On one occasion I didn’t notice the sign indicating the credit card machine was inoperable so only cash transactions were being accepted. I didn’t have any cash but rather than cancel the transaction the cashier offered my purchase to me for free. I refused as it was my own fault for not paying attention. On another occasion at another location, I was there until closing time and tried to purchase something after the register had been closed. Again, rather than turn me away they provided me the beverage for free (yes, this time I accepted). I could go on and on about my experiences and others I have witnessed. Obviously the goal of the organization is not to go bankrupt by giving away free items, but instead to do whatever is necessary to make their customers happy.
Many of us can attest that the concept of the customer is always right is either totally gone or has been pushed down the ladder of priorities within most organizations.
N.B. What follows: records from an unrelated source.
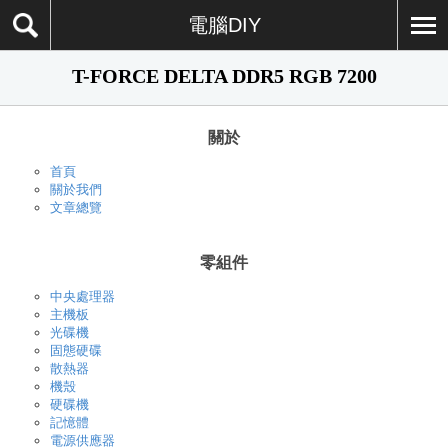
電腦DIY
T-FORCE DELTA DDR5 RGB 7200
關於
首頁
關於我們
文章總覽
零組件
中央處理器
主機板
光碟機
固態硬碟
散熱器
機殼
硬碟機
記憶體
電源供應器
But what would it look like for each of us as individuals, in our circles of influence and our daily life, to adopt the attitude the customer (whoever we are dealing with) is right and we are going to make sure they know it:
-At the Grocery Store: To the cashier who is in training or the one who is just slow – instead of sighing and complaining about their delay, we would encourage them by name (they wear a name tag for a reason) and thank them for taking their time to do it right.
-In the Restaurant – To the slow waitress/waiter – instead of instantly deciding how much we are going to decrease their tip by, we would acknowledge that their busy day and we appreciate (state their name…it’s on their name tag) waiting on us.
-In our Schools – To the teachers and administrators – Instead of sending nasty grams of all that is wrong with the education system, we acknowledge what is being done right and ask how can we participate in making more things like that happen.
-In our Homes – To our family members – Just taking a moment to say to our sons, daughters, brothers, sisters, husbands, wives, mothers, or fathers…thank you for all you do, how can I be there for you today.